* [Instructions for the task]:
Begin with the first line below and retype each line exactly through the line containing "Image resolution: width=225". Any pictures are to be left out.

(Supplied records Opens)

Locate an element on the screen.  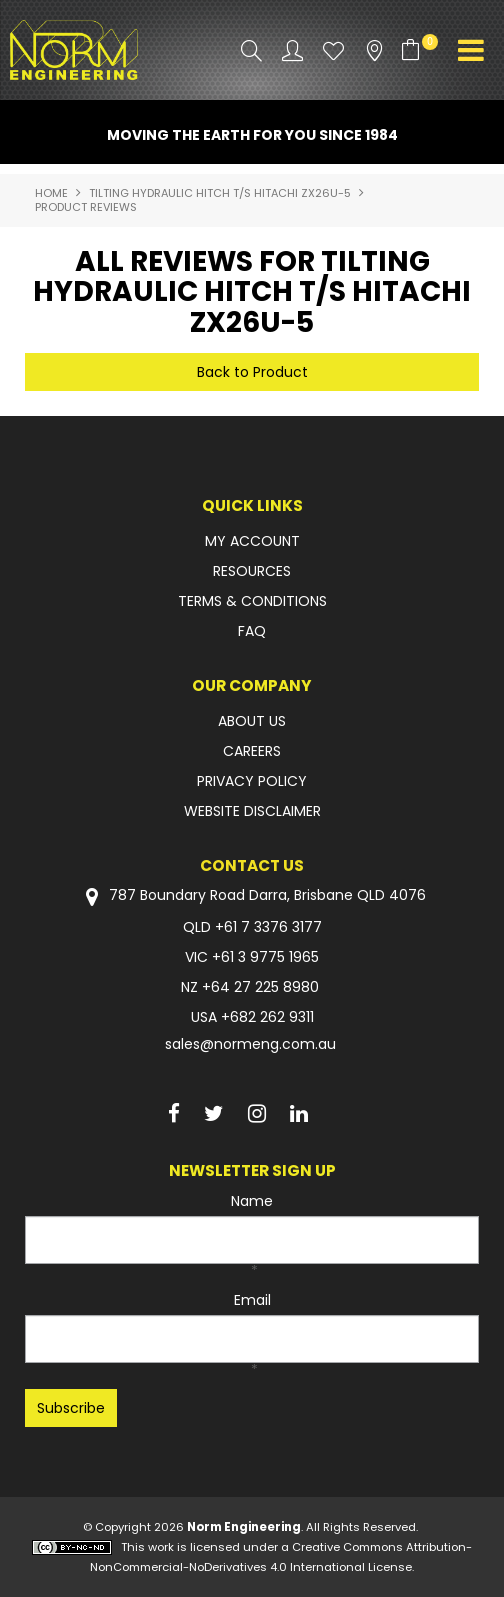
787 Boundary Road Darra, Brisbane QLD 4076 is located at coordinates (252, 896).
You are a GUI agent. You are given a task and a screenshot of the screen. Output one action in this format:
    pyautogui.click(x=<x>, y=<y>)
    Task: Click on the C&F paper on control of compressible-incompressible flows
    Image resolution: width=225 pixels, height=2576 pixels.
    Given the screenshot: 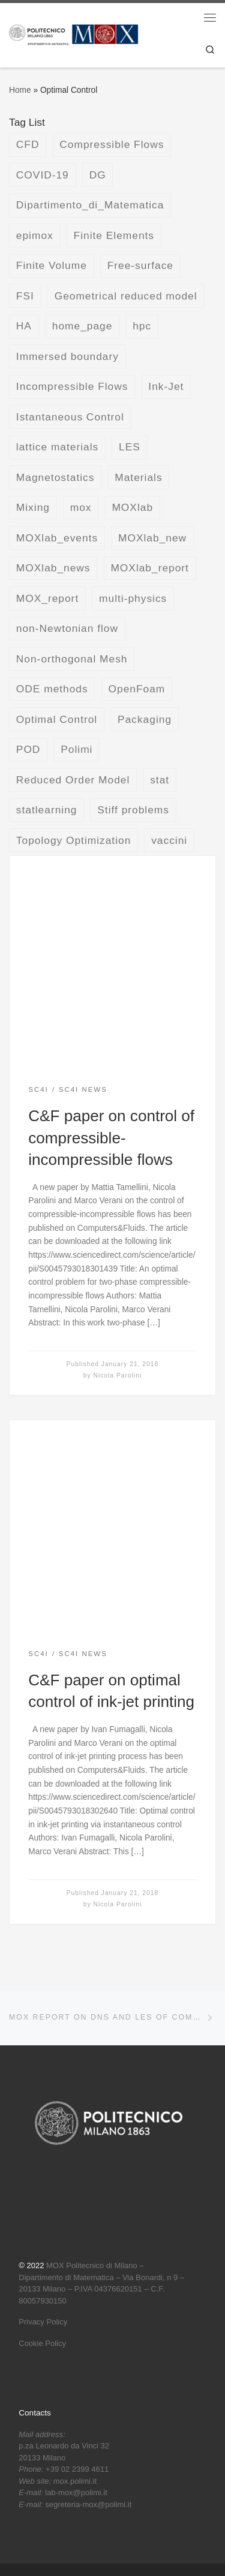 What is the action you would take?
    pyautogui.click(x=111, y=1138)
    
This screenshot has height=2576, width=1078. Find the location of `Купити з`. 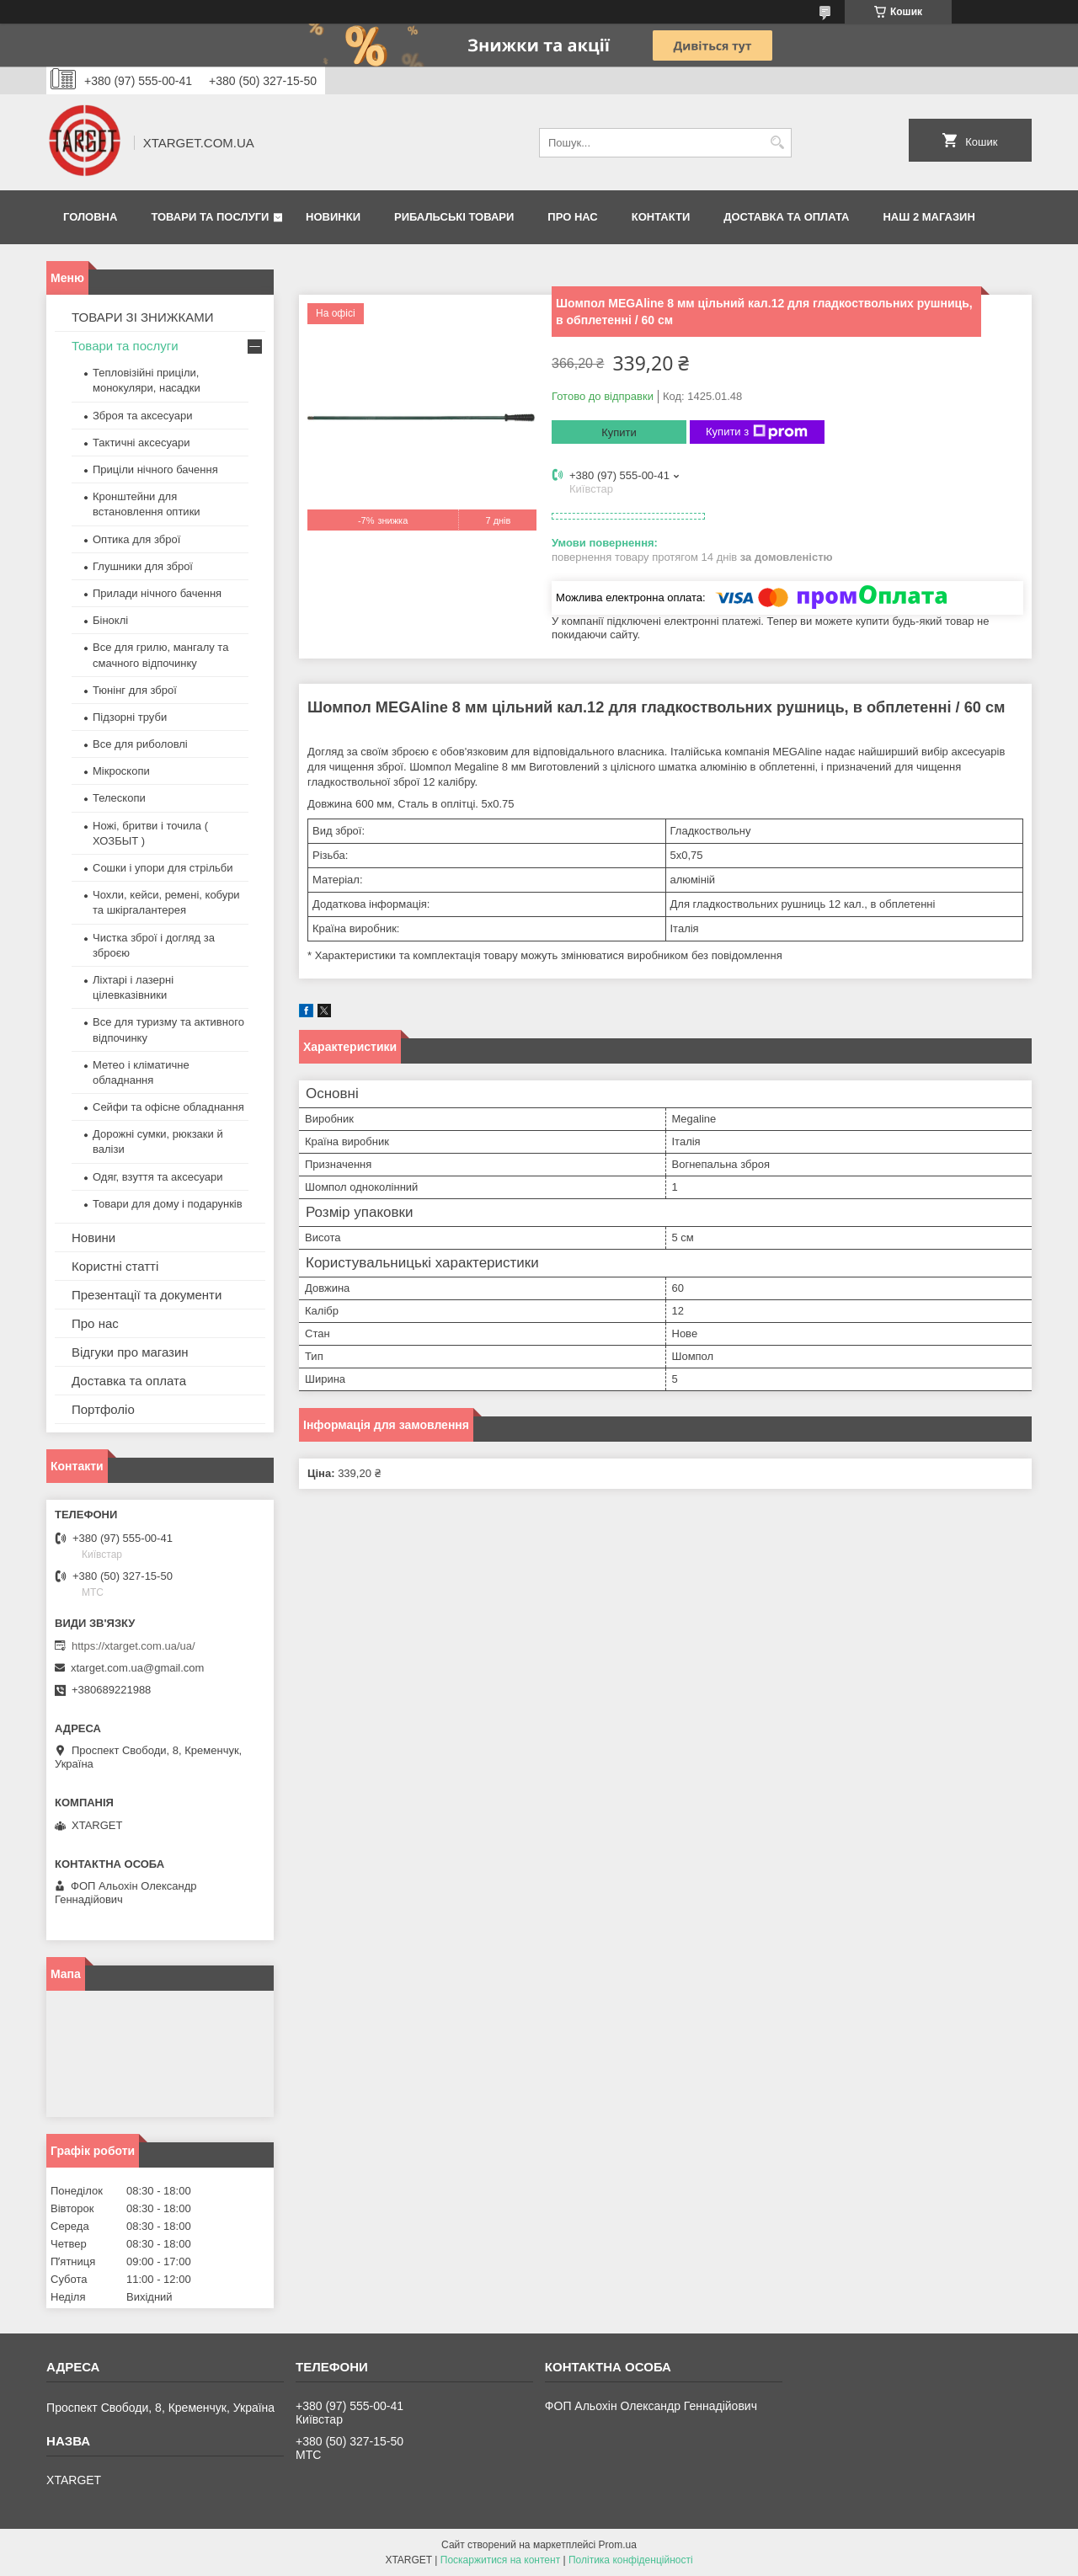

Купити з is located at coordinates (757, 432).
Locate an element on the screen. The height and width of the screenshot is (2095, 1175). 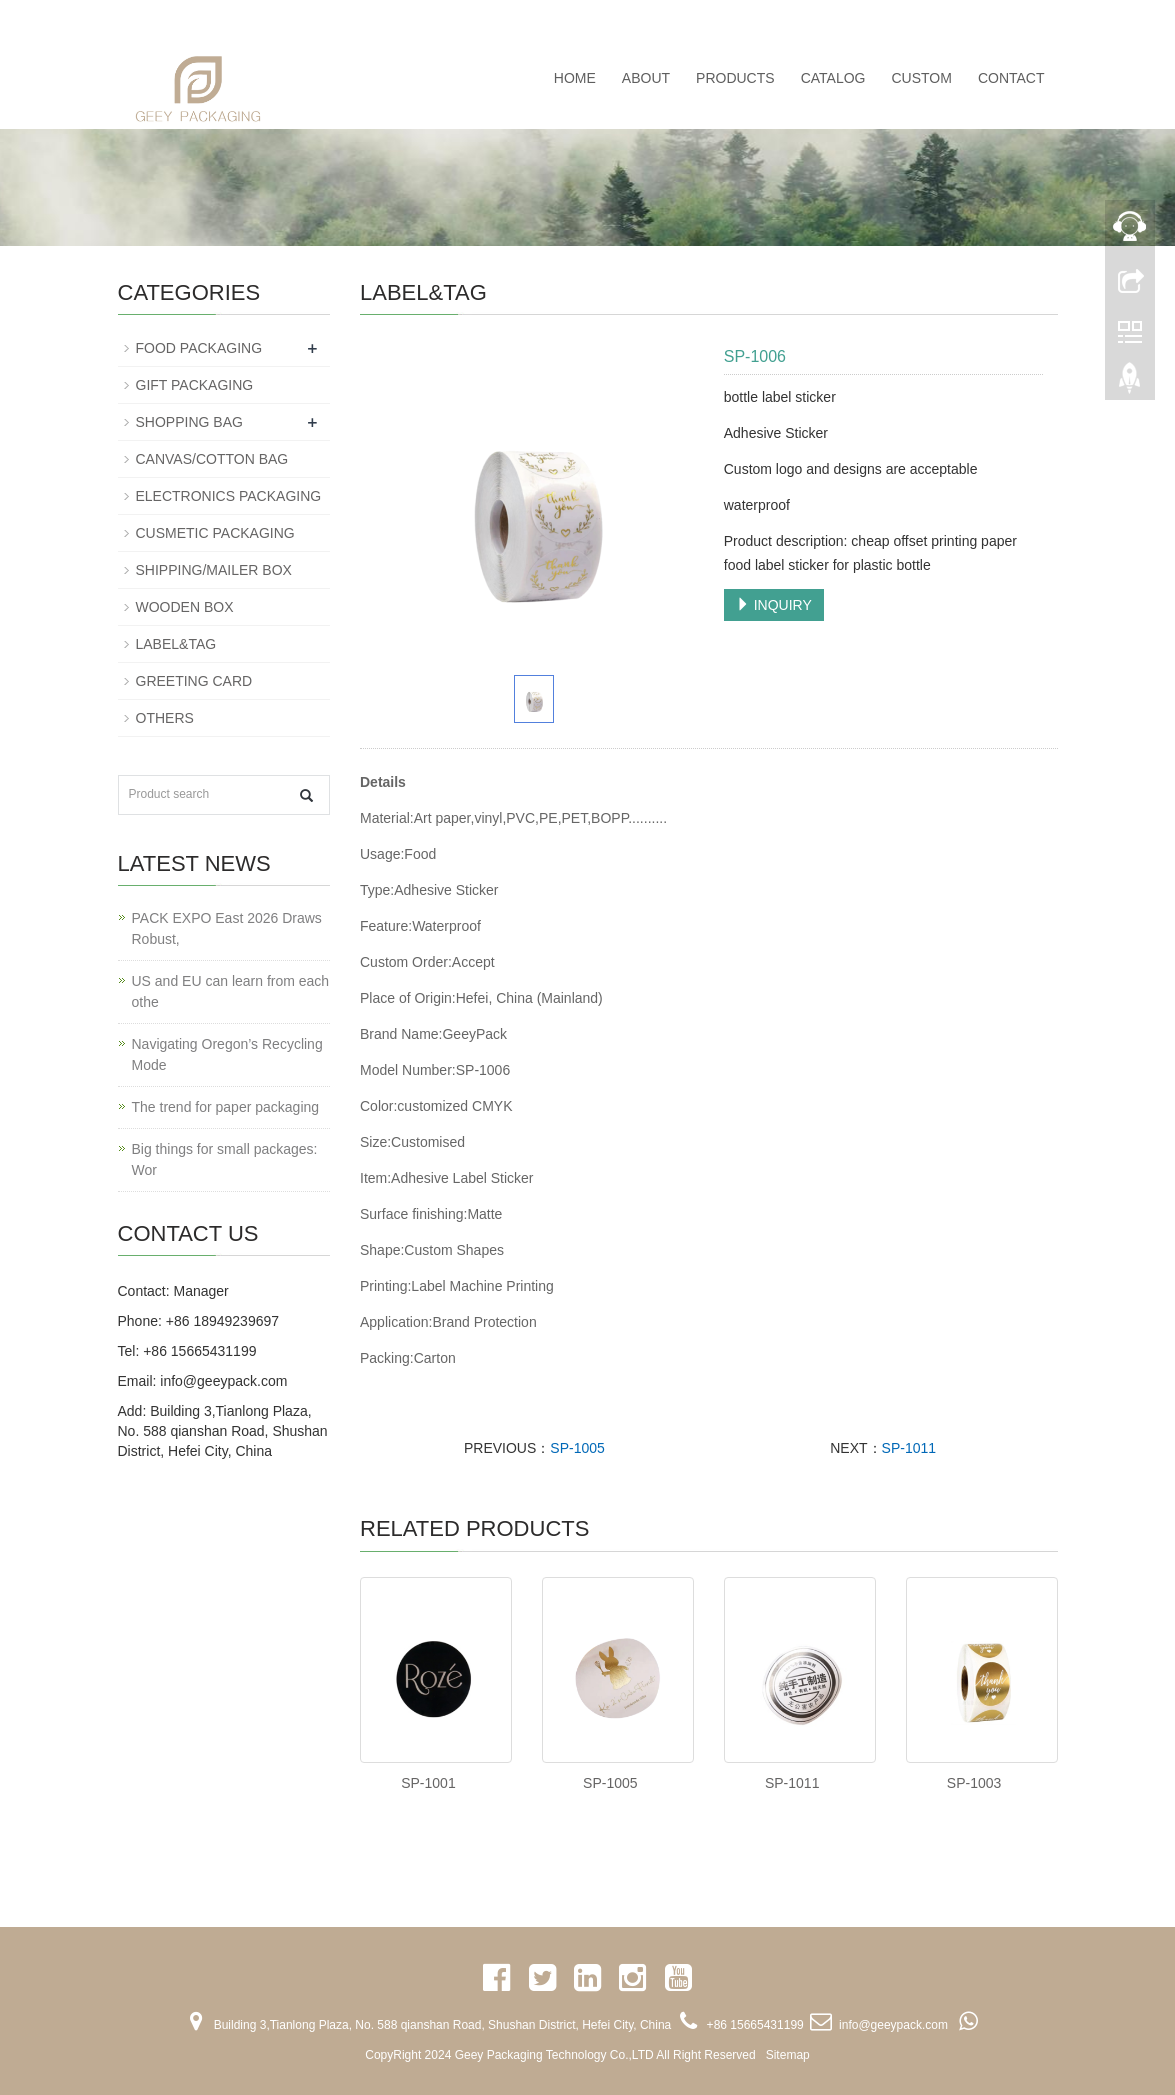
OTHERS is located at coordinates (165, 718).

(Supplied records Closes)

* [Solution]:
Locate an element on the screen.  
787 Boundary Road Darra, Brisbane QLD 4076 is located at coordinates (252, 896).
You are a GUI agent. You are given a task and a screenshot of the screen. Output one action in this format:
    pyautogui.click(x=<x>, y=<y>)
    Task: Click on the C&F paper on control of compressible-incompressible flows
    Image resolution: width=225 pixels, height=2576 pixels.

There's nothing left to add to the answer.